L’Écume des jours tchèque

(c) Jakub Kopecky

(c) Jakub Kopecky

Comme l’a prouvé tristement le film de Gondry en 2013, toute adaptation de « L’Écume des jours » est sans doute vouée à l’échec. « Foam of the Daze » n’échappe pas totalement à la règle avec une proposition bruyante et bordélique du duo tchèque SKUTR. Malgré cette réserve, la mise en scène, évitant les contresens, parvient à recréer l’atmosphère surréaliste du roman, en partie grâce à d’heureuses trouvailles scénographiques : à commencer par l’appartement de Colin construit à l’envers, le lit contre le mur du fond, mais aussi un pianocktail humain, réinventé sans accessoire par un groupe de musiciens jouant live, en transparence derrière la scène.

La troupe est jeune et parfois en roue libre, mais l’énergie au plus juste de cette adolescence hipster avant l’heure décrite par Vian. L’improbable personnage de Nicolas est ici un androgyne qui semble venu d’une autre planète (et dont la loufoquerie est nettement plus convaincante que celle d’Omar Sy…). Le thème « Chloé » de Duke Ellington est utilisé intelligemment comme leitmotiv sonore de la pièce. Si certaines séquences de la première moitié sont un peu brouillonnes (notamment la fête sur patins à glace chez Isis), plus le récit s’avance dans le tragique et plus les intentions de mise en scène sont subtiles. La lente descente aux enfers de Colin et Chloé conduit à quelques fulgurances autour du nénuphar funeste. L’obsession « partrienne » de Chick est parfaitement rendue, ainsi que les absurdes et cruelles scènes des vaines tentatives de Colin pour gagner de l’argent.

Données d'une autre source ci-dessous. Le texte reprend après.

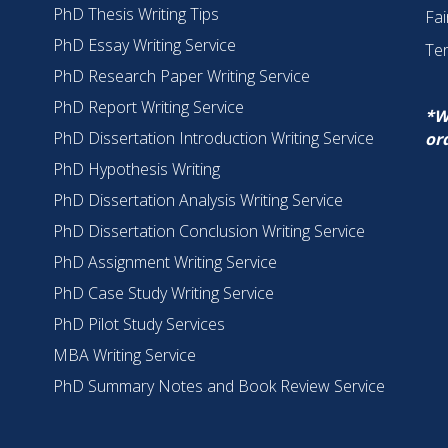
PhD Thesis Writing Tips
Fai
PhD Essay Writing Service
Te
PhD Research Paper Writing Service
PhD Report Writing Service
*W
PhD Dissertation Introduction Writing Service
or
PhD Hypothesis Writing
PhD Dissertation Analysis Writing Service
PhD Dissertation Conclusion Writing Service
PhD Assignment Writing Service
PhD Case Study Writing Service
PhD Pilot Study Services
MBA Writing Service
PhD Summary Notes and Book Review Service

Malgré ses imperfections, « Foam of the Daze » offre le grand plaisir de voir le chef-d’œuvre de Vian, très imbibé de références germanopratines des années 1940 et de son humour noir et poétique si particulier, retranscrit ici avec pertinence. Au point qu’il semble avoir parfaitement convaincu, au Grand Théâtre de Pilsen, un public pourtant peu familier de cet univers.